[16517] in Athena Bugs
hpcomm dumps core querying jobs that take a long time to process
daemon@ATHENA.MIT.EDU (Camilla R Fox)
Mon Nov 30 17:15:12 1998
To: bugs@MIT.EDU, bug-print@MIT.EDU
Date: Mon, 30 Nov 1998 17:15:08 EST
From: Camilla R Fox <cfox@MIT.EDU>
I'd been playing with fractals generated in postscript over the
weekend. Figuring that it was a long weekend and I was the only one in
the zone, I felt free to abuse zone printers by sending them jobs
requiring them to do a lot of computation. However, today, Ted
mentioned that I still had a job on null. As far as I can tell, this
is what happened:
Null starts out in powersaving mode.
Nov 28, 14:16, I sent the job to null. It woke up, and flashed
"processing job"
Null processes for a while, and about 20 minutes from when I sent the
job, I get a "printed successfully" zephyr, then the job prints.

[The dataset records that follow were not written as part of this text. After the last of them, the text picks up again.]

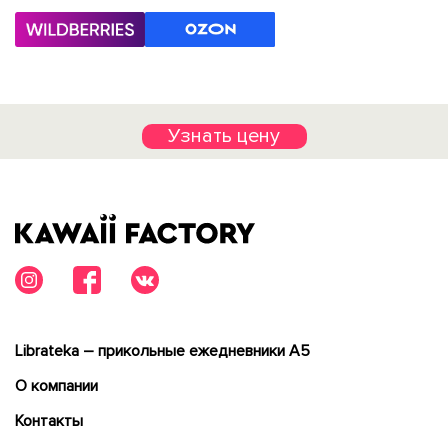
Узнать цену
Librateka – прикольные ежедневники А5
О компании
Контакты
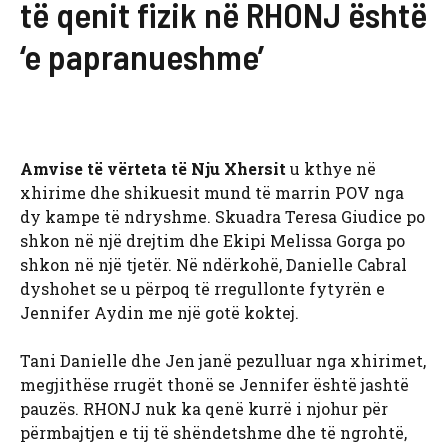
të qenit fizik në RHONJ është
‘e papranueshme’
Amvise të vërteta të Nju Xhersit
u kthye në
xhirime dhe shikuesit mund të marrin POV nga
dy kampe të ndryshme. Skuadra Teresa Giudice po
shkon në një drejtim dhe Ekipi Melissa Gorga po
shkon në një tjetër. Në ndërkohë, Danielle Cabral
dyshohet se u përpoq të rregullonte fytyrën e
Jennifer Aydin me një gotë koktej.
Tani Danielle dhe Jen janë pezulluar nga xhirimet,
megjithëse rrugët thonë se Jennifer është jashtë
pauzës. RHONJ nuk ka qenë kurrë i njohur për
përmbajtjen e tij të shëndetshme dhe të ngrohtë,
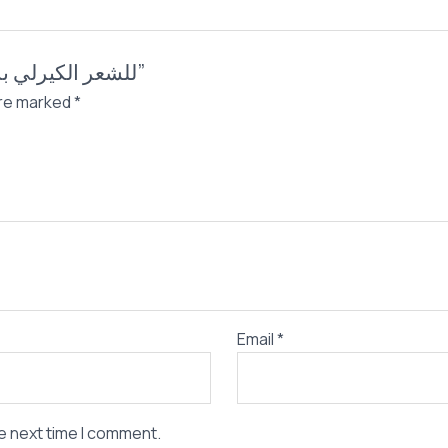
Be the first to review “كريم bless للشعر الكيرلي بزيت الأرجان”
are marked
*
Email
*
e next time I comment.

This afternoon, (Nov 30, 3:0x) Ted sent a job to null, poked it to wake
it out of powersaving mode, looked at the queue, and saw my job, which
has a date stamp of Saturday afternoon. He punted his own job, and
asked me about it when I get in.
I am fairly certain that I didn't send the job a second time, so I
login to hobbes and look at null's logs.
Notable things:
There was a second copy of the job sitting in null's output tray
hobbes# ~ted/src/foo.solaris /usr/spool/printer/null/?f*
/usr/spool/printer/null/cfA549SMOKE-SCREEN.MIT.EDU Atime: Mon Nov 30 16:29:10 1998
/usr/spool/printer/null/cfA549SMOKE-SCREEN.MIT.EDU Ctime: Sat Nov 28 14:16:24 1998
/usr/spool/printer/null/dfA003smoke-screen.mit.edu Atime: Mon Nov 30 15:33:14 1998
/usr/spool/printer/null/dfA003smoke-screen.mit.edu Ctime: Sat Nov 28 14:16:24 1998
the Atime on cfA549SMOKE-SCREEN.MIT.EDU corresponds to me running lpq
or klpc modtime, while the Atime on dfA003smoke-screen.mit.edu
corresponds to when Ted poked null, and it printed the job a second
time.
There's a core file from hpcomm corresponding to a few minutes after
Ted poked null and the job got spooled to null a second time.

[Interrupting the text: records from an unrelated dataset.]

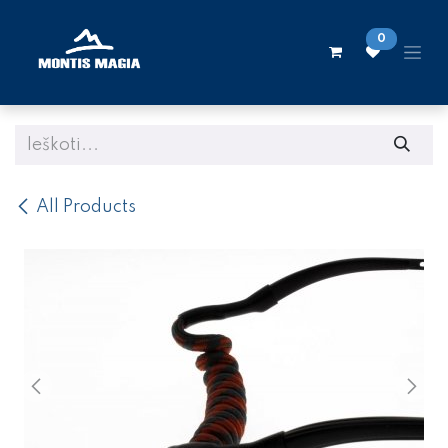
Skip to Content
0
All Products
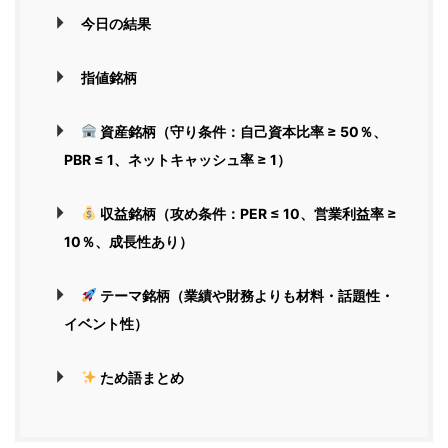
今日の結果
指値銘柄
資産銘柄（守り条件：自己資本比率 ≥ 50％、
PBR ≤ 1、ネットキャッシュ率 ≥ 1）
収益銘柄（攻め条件：PER ≤ 10、営業利益率 ≥
10％、成長性あり）
テーマ銘柄（業績や財務よりも材料・話題性・
イベント性）
ため語まとめ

-rw-rw-rw- 1 daemon daemon 289452 Nov 30 15:36 core
Neither null-acct nor null-log have any record of the job.
/var/adm/printlog has no mention of anything related, except of the
klpc queries that Ted and I both made afterwards.
Our guess as to what happened, is that hpcomm queried null while it was
processing the job, got a confusing answer, and dumped core. When the
job finished printing, it remained in the queue, and didn't get printed
again until null got wakened out of powersaving mode.
The job is sitting in /mit/cfox/ps/lorenz-color.ps, and the core file
in /mit/cfox/ops/core.hobbes (as well as hobbes:/var/spool/printer/null/core).
It's trivial to modify that print job so it executes fewer or more
iterations; at a guess, any job that takes more than three minutes to
process will tickle the bug, so it's not restricted to such abuses as
fractals, since some legitimate color print jobs are huge.
- Camilla